中文LLaMA-2 & Alpaca-2大模型二期项目 + 64K超长上下文模型 (Chinese LLaMA-2 & Alpaca-2 LLMs with 64K long context models)
The model's performance is poor when using the merged tokenizer. #540

Closed adam-mhd94 closed 2 months ago

adam-mhd94 commented 3 months ago

Check before submitting issues

Type of Issue

Model training and fine-tuning

Base Model

Chinese-LLaMA-2 (7B/13B)

Operating System


Describe your issue in detail

I intend to fine-tune the Lama 7 model with non-Chinese data. Training the model on large data with the original Lama tokenizer yields good results. However, when I use a tokenizer tailored for my language, the loss increases significantly, and the model performs very poorly. For example, it keeps repeating a single word or char.

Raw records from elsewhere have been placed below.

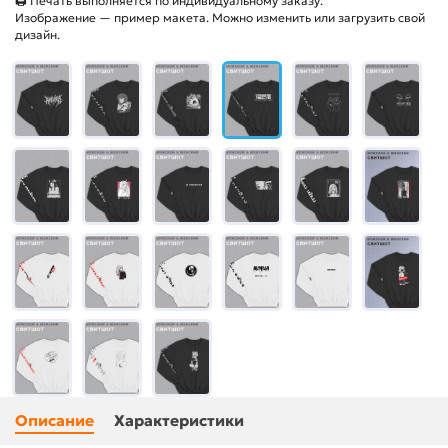
🖨 Печать выполняется по индивидуальному заказу.
Изображение — пример макета. Можно изменить или загрузить свой
дизайн.
Описание
Характеристики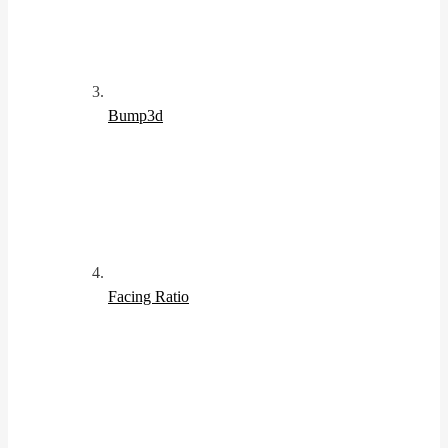
Bump3d
Facing Ratio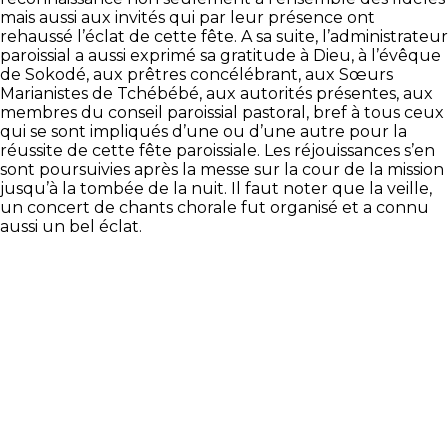
mais aussi aux invités qui par leur présence ont
rehaussé l’éclat de cette fête. A sa suite, l’administrateur
paroissial a aussi exprimé sa gratitude à Dieu, à l’évêque
de Sokodé, aux prêtres concélébrant, aux Sœurs
Marianistes de Tchébébé, aux autorités présentes, aux
membres du conseil paroissial pastoral, bref à tous ceux
qui se sont impliqués d’une ou d’une autre pour la
réussite de cette fête paroissiale. Les réjouissances s’en
sont poursuivies après la messe sur la cour de la mission
jusqu’à la tombée de la nuit. Il faut noter que la veille,
un concert de chants chorale fut organisé et a connu
aussi un bel éclat.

GPUs: 6 16GB T4 I am training the model in a multi-GPU mode.


Read the wiki(https://github.com/ymcui/Chinese-LLaMA-Alpaca-2/wiki/pt_scripts_zh) carefully before running the script

lr=2e-4 lora_rank=64 lora_alpha=128 lora_trainable="q_proj,v_proj,k_proj,o_proj,gate_proj,down_proj,up_proj" modules_to_save="embed_tokens,lm_head" lora_dropout=0.05

per_device_train_batch_size=1 gradient_accumulation_steps=1 block_size=32

CUDA_VISIBLE_DEVICES=0,1,2,3,4,5 torchrun --nnodes 1 --nproc_per_node 6 --master_port 5896 run_clm_pt_with_peft.py \ --deepspeed ${deepspeed_config_file} \ --model_name_or_path ${pretrained_model} \ --tokenizer_name_or_path ${pretrained_model} \ --dataset_dir ${dataset_dir} \ --data_cache_dir ${data_cache} \ --validation_split_percentage 0.001 \ --per_device_train_batch_size ${per_device_train_batch_size} \ --do_train \ --seed $RANDOM \ --num_train_epochs 1 \ --lr_scheduler_type cosine \ --learning_rate ${lr} \ --warmup_ratio 0.05 \ --weight_decay 0.01 \ --logging_strategy steps \ --logging_steps 10 \ --save_strategy steps \ --save_total_limit 2 \ --save_steps 200 \ --gradient_accumulation_steps ${gradient_accumulation_steps} \ --preprocessing_num_workers 16 \ --block_size ${block_size} \ --output_dir ${output_dir} \ --overwrite_output_dir \ --ddp_timeout 30000 \ --logging_first_step True \ --lora_rank ${lora_rank} \ --lora_alpha ${lora_alpha} \ --trainable ${lora_trainable} \ --lora_dropout ${lora_dropout} \ --modules_to_save ${modules_to_save} \ --torch_dtype float32 \ --load_in_kbits 8 \ --save_safetensors False \ --gradient_checkpointing \ --ddp_find_unused_parameters False \

Dependencies (must be provided for code-related issues)

Execution logs or screenshots

The model's output is such that it continuously repeats a word and is completely meaningless. Do you know where the problem might be coming from?

iMountTai commented 3 months ago

There may be cases of underfitting.

adam-mhd94 commented 3 months ago

Thank you. Due to the 16GB memory(each GPU), I cannot increase the batch size. Could the issue possibly be due to a very small batch size?